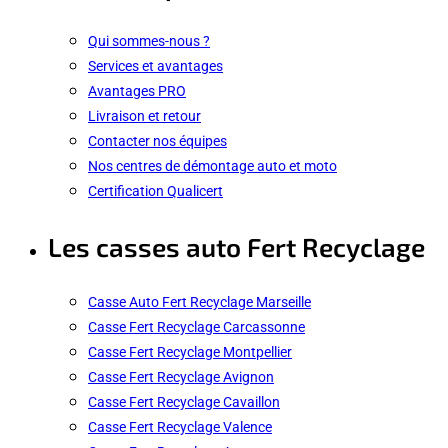
Qui sommes-nous ?
Services et avantages
Avantages PRO
Livraison et retour
Contacter nos équipes
Nos centres de démontage auto et moto
Certification Qualicert
Les casses auto Fert Recyclage
Casse Auto Fert Recyclage Marseille
Casse Fert Recyclage Carcassonne
Casse Fert Recyclage Montpellier
Casse Fert Recyclage Avignon
Casse Fert Recyclage Cavaillon
Casse Fert Recyclage Valence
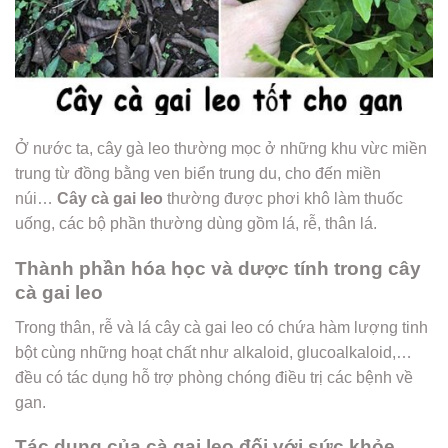
Ở nước ta, cây gà leo thường mọc ở những khu vừc miền
trung từ đồng bằng ven biển trung du, cho đến miền
núi…
Cây cà gai leo
thường được phơi khô làm thuốc
uống, các bộ phần thường dùng gồm lá, rễ, thân lá.
Thành phần hóa học và dược tính trong cây
cà gai leo
Trong thân, rễ và lá cây cà gai leo có chứa hàm lượng tinh
bột cùng những hoạt chất như alkaloid, glucoalkaloid,…
đều có tác dụng hỗ trợ phòng chóng điều trị các bệnh về
gan.
Tác dụng của cà gai leo đối với sức khỏe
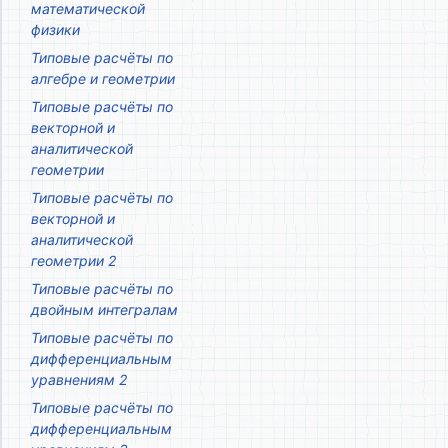
математической
физики
Типовые расчёты по
алгебре и геометрии
Типовые расчёты по
векторной и
аналитической
геометрии
Типовые расчёты по
векторной и
аналитической
геометрии 2
Типовые расчёты по
двойным интегралам
Типовые расчёты по
дифференциальным
уравнениям 2
Типовые расчёты по
дифференциальным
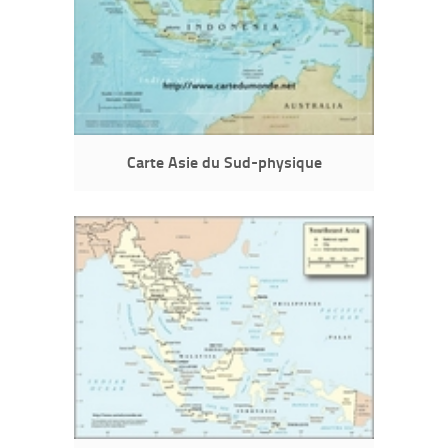
Carte Asie du Sud-physique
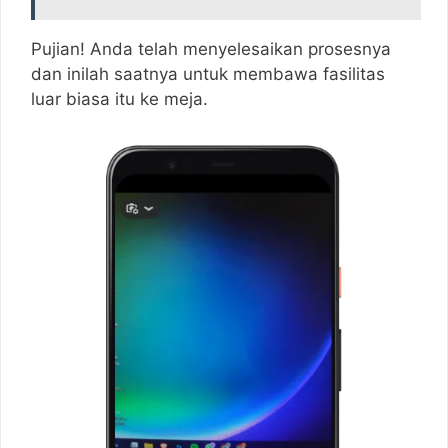
Pujian! Anda telah menyelesaikan prosesnya
dan inilah saatnya untuk membawa fasilitas
luar biasa itu ke meja.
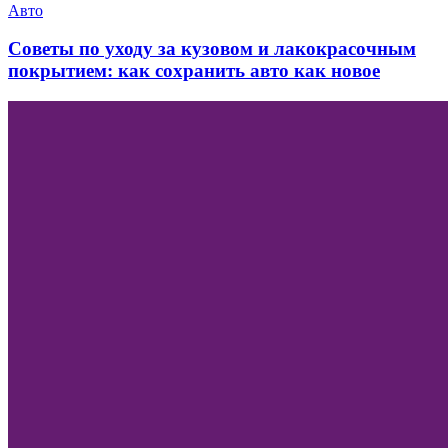
Авто
Советы по уходу за кузовом и лакокрасочным
покрытием: как сохранить авто как новое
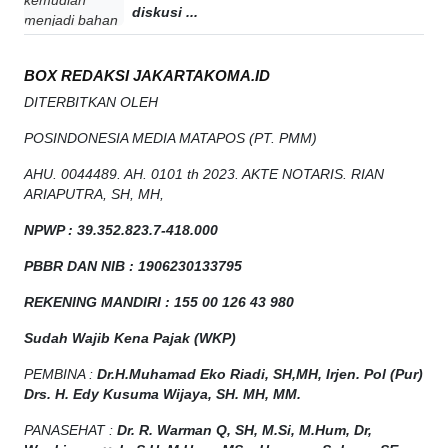
diskusi ...
BOX REDAKSI JAKARTAKOMA.ID
DITERBITKAN OLEH
POSINDONESIA MEDIA MATAPOS (PT. PMM)
AHU. 0044489. AH. 0101 th 2023. AKTE NOTARIS. RIAN
ARIAPUTRA, SH, MH,
NPW
P
:
39.352.823.7-418.000
PBBR DAN NIB
:
1906230133795
REKENING MANDIRI : 155 00 126 43 980
Sudah Wajib Kena Pajak (WKP)
PEMBINA :
Dr.H.Muhamad
Eko
Riadi
, SH,MH
, Irjen. Pol (Pur)
Drs. H. Edy Kusuma Wijaya, SH. MH, MM
.
PANASEHAT :
Dr. R. Warman Q, SH, M.Si, M.Hum
,
Dr,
........
Directions for this task → Within the material above, find the part that opens with the line containing "bột cùng những" and closes with the line containing "Pujian! Anda telah menyelesaikan prosesnya", and reproduce it exactly without the pictures.

Answer to the problem →
bột cùng những hoạt chất như alkaloid, glucoalkaloid,…
đều có tác dụng hỗ trợ phòng chóng điều trị các bệnh về
gan.
Tác dụng của cà gai leo đối với sức khỏe
математической
физики
Типовые расчёты по
алгебре и геометрии
Типовые расчёты по
векторной и
аналитической
геометрии
Типовые расчёты по
векторной и
аналитической
геометрии 2
Типовые расчёты по
двойным интегралам
Типовые расчёты по
дифференциальным
уравнениям 2
Типовые расчёты по
дифференциальным
Carte Asie du Sud-physique
Pujian! Anda telah menyelesaikan prosesnya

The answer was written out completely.